Catalyst Bancorp (CLST) CFO reports tax-related sale; holds 9,000 options
Rhea-AI Filing Summary
Jacques L.J. Bourque, Chief Financial Officer and director of Catalyst Bancorp, Inc. (CLST), reported insider transactions on Form 4. The filing shows a single sale of 131 shares of common stock on 09/01/2025 at $12.83 per share to satisfy a tax obligation related to a stock benefit plan. After the sale, Mr. Bourque directly owns 3,597 shares. He also holds 687.9343 shares indirectly in the Catalyst Bank 401(k) plan, 2,040.8886 shares indirectly via the ESOP, and two custodial positions of 100 shares each for Quinn and Levi Bourque.
Derivative holdings include two stock option grants exercisable for 5,000 shares at $13.30 (vesting 20% per year from 09/01/2023) and 4,000 shares at $12.08 (vesting 20% per year commencing 06/10/2026).
Positive
- Transparent disclosure of the tax-related sale and all beneficial ownership categories (direct, 401(k), ESOP, custodial).
- Retention of significant equity and option positions (3,597 direct shares plus 9,000 options outstanding) indicates ongoing alignment with shareholders.
- Options vesting schedules disclosed, clarifying future potential dilution and executive incentives.
Negative
- Disposition of shares (131 shares sold) reduces direct share ownership, though sale is stated as tax-related.
- Some shares remain unvested (800 unvested from a 2022 grant), which could delay full alignment until vesting completes.
Insights
TL;DR: Routine, tax-related insider sale with continued significant equity and option holdings; not a clearly material change to ownership.
The Form 4 documents a small disposition of 131 shares by the CFO to meet tax obligations from a stock benefit plan.
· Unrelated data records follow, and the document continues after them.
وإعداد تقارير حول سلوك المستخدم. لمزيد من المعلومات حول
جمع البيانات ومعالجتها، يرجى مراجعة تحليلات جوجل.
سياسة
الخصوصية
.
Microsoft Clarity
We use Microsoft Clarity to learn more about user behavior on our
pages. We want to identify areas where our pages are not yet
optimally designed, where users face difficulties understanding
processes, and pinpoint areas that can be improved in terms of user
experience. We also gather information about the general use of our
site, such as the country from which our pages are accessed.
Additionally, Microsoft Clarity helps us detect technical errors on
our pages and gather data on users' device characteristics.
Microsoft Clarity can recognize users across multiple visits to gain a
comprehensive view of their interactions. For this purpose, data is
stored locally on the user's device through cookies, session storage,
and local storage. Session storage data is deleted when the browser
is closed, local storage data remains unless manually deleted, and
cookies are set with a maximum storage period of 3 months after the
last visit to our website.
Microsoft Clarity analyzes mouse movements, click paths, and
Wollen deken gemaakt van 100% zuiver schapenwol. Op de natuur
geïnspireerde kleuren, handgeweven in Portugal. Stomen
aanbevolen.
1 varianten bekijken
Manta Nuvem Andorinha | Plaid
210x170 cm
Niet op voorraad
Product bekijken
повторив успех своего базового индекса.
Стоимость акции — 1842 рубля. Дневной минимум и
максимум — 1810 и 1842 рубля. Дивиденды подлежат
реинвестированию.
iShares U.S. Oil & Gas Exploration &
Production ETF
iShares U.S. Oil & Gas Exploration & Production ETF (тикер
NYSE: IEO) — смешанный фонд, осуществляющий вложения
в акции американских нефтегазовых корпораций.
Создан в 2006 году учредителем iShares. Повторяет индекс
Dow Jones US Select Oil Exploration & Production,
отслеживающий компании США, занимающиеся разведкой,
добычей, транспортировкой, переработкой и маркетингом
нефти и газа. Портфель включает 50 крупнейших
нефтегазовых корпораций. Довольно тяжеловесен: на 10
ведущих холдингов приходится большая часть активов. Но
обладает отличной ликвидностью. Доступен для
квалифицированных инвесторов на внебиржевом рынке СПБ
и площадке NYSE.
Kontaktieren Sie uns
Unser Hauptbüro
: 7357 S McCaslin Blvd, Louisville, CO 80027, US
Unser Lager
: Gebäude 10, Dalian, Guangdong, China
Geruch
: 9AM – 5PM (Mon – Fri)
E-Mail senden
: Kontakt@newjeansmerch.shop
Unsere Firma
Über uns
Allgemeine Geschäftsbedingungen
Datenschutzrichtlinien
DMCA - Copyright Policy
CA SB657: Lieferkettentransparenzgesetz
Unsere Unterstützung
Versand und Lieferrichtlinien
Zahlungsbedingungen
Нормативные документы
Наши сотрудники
Post-transaction direct ownership of 3,597 shares and meaningful indirect positions through the 401(k) and ESOP remain. The reporting person also holds two option grants totaling 9,000 underlying shares with staged vesting schedules. This pattern—sale to cover taxes and retention of substantial equity and options—generally signals routine administrative action rather than a vote of no confidence, and the transaction size is limited relative to total holdings disclosed here.
TL;DR: Disclosure is timely and follows Form 4 rules; sale is documented as tax-related and details on vesting and plan holdings are provided.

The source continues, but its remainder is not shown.